On Tue, Dec 29, 2020 at 05:01:27PM +0100, Florian Westphal wrote:
> Visa Hankala <v...@hankala.org> wrote:
> > Use three-way comparison for address elements to avoid integer
> > wraparound in the result of xfrm_policy_addr_delta().
> >
> > This ensures that the search trees are built and traversed correctly
> > when the difference between compared address elements is larger
> > than INT_MAX.
>
> Please provide an update to tools/testing/selftests/net/xfrm_policy.sh
> that shows that this is a problem.
I will do that in the next revision.
> > switch (family) {
> > case AF_INET:
> > - if (sizeof(long) == 4 && prefixlen == 0)

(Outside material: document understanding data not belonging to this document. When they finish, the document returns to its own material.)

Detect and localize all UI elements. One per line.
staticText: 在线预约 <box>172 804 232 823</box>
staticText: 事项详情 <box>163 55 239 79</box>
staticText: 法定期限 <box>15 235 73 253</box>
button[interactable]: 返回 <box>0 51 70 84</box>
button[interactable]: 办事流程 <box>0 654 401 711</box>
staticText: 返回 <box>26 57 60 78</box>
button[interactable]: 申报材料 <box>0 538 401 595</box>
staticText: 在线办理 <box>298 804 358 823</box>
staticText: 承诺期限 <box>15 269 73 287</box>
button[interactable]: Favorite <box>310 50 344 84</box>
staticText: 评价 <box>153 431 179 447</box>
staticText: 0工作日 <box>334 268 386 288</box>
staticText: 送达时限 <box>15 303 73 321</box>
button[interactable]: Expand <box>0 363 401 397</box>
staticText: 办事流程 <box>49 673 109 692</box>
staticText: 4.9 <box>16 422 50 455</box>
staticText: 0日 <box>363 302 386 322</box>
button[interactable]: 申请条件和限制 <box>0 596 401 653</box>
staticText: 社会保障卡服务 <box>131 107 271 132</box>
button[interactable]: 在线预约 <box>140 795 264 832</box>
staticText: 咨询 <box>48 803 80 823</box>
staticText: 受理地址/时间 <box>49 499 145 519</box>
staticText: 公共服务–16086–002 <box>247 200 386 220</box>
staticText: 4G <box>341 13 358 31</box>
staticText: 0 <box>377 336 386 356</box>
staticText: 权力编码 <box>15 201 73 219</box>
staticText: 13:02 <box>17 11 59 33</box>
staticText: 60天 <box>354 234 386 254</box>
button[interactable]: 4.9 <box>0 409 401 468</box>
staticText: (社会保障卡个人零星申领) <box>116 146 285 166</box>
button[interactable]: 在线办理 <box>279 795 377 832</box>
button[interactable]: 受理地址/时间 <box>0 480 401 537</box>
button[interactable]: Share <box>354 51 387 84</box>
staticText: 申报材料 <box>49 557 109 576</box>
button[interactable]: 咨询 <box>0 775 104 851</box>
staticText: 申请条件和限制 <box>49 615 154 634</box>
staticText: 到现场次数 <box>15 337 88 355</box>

> > - return ntohl(a->a4) - ntohl(b->a4);
> > - return (ntohl(a->a4) & ((~0UL << (32 - prefixlen)))) -
> > - (ntohl(b->a4) & ((~0UL << (32 - prefixlen))));
> > + mask = ~0U << (32 - prefixlen);
> > + ma = ntohl(a->a4) & mask;
> > + mb = ntohl(b->a4) & mask;
>
> This is suspicious. Is prefixlen == 0 impossible?
>
> If not, then after patch
> mask = ~0U << 32;
>
> ... and function returns 0.
prefixlen == 0 is possible. However, I now realize that left shift
by 32 should be avoided with 32-bit integers.
With prefixlen == 0, there is only one equivalence class, so
returning 0 seems reasonable to me.
Is there a reason why the function has treated /0 prefix as /32
with IPv4? IPv6 does not have this treatment.